1

Scenario

I would like to perform the following,

  1. Visually select some text that spans multiple lines and occurs multiple times in the file: V
  2. Yank to buffer: y
  3. Perform substitute with text from buffer: (:%s,<Ctrl-r> 0,new text,g)

Example

Given the following example:

metadata:
  name: redis
spec:
  version: 5.0
...
metadata:
  name: redis

I want to change all occurrences of metadata.

Output: :%s,metadata:^M name: redis,some other text,g

Error: E486: Pattern not found: metadata:^M name: redis

2 Answers 2

0

You can use vim-visual-multi. Use multi line mode with \\M. Select all occurrences with \\A and do c to change.
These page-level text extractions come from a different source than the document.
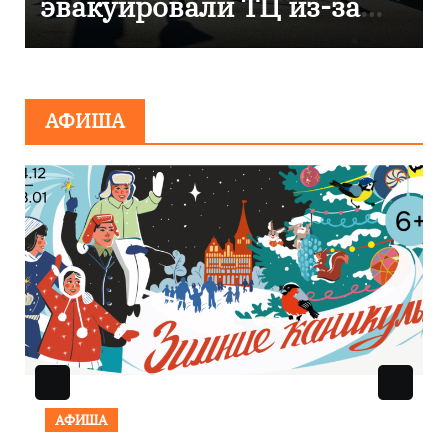
компании «Россети
Янтарь»
АФИША
АФИША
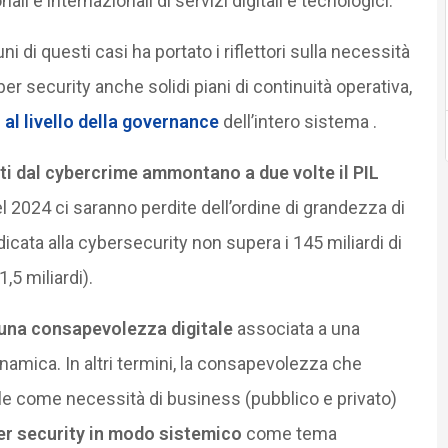
i e internazionali di servizi digitali e tecnologici.”
i di questi casi ha portato i riflettori sulla necessità
yber security anche solidi piani di continuità operativa,
 al livello della governance
dell’intero sistema .
ati dal cybercrime ammontano a due volte il PIL
 nel 2024 ci saranno perdite dell’ordine di grandezza di
icata alla cybersecurity non supera i 145 miliardi di
1,5 miliardi).
una consapevolezza digitale
associata a una
amica. In altri termini, la consapevolezza che
le come necessità di business (pubblico e privato)
ber security in modo sistemico
come tema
Other people will tell you the vim way.

You can also use %s/pattern\n nextline/something/ (or ^v<enter> instead of \n - would surely work ).

3
  • Ctrl-V + Enter doesn't work instead of \n: you end up with the same substitution that's described in the question.
    – Rich
    Oct 3, 2019 at 8:46
  • So it is not clear why the original substitution didn't work. Unix vs windows file format?
    – eyal karni
    Oct 3, 2019 at 23:03
  • 1
    No. When you yank a newline, it's stored in the yank register as a NL (regardless of the file format--I think this is how it's also stored in memory). But you cannot enter NL characters into the command-line: if you press <Enter> it runs the command; if you type Ctrl-V Ctrl-J it enters a NUL instead (See :help NL-used-for-Nul), and if you insert the contents of a register with <C-R>, it converts the NL characters into CR characters. So when you search, instead of looking for multiple lines, it's looking for single lines that contain CR characters.
    – Rich
    Oct 4, 2019 at 8:52
3

The problem is that the characters used to represent newlines in a buffer are not the same as those needed to match a newline in a regular expression. As eyal kami suggests, you can fix this by manually replacing the Ctrl-M ^M characters in your substitution with \n, or, perhaps cleaner, you could write a function to do both steps 2 and 3 for you:

function! MultiLineSubstitute() abort
  normal!gvy
  let expression = substitute(@0, "\<C-J>", '\\n', 'g')
  execute '%s,'.expression.','.input("Replacement: ")
endfunction

vnoremap <F1> :<C-U>call MultiLineSubstitute()<CR>

Note however that new lines are far from the only character that has a different meaning in a regular expression. You might want to look into the very nomagic atom (:help /\V) and the escape() function to work around this.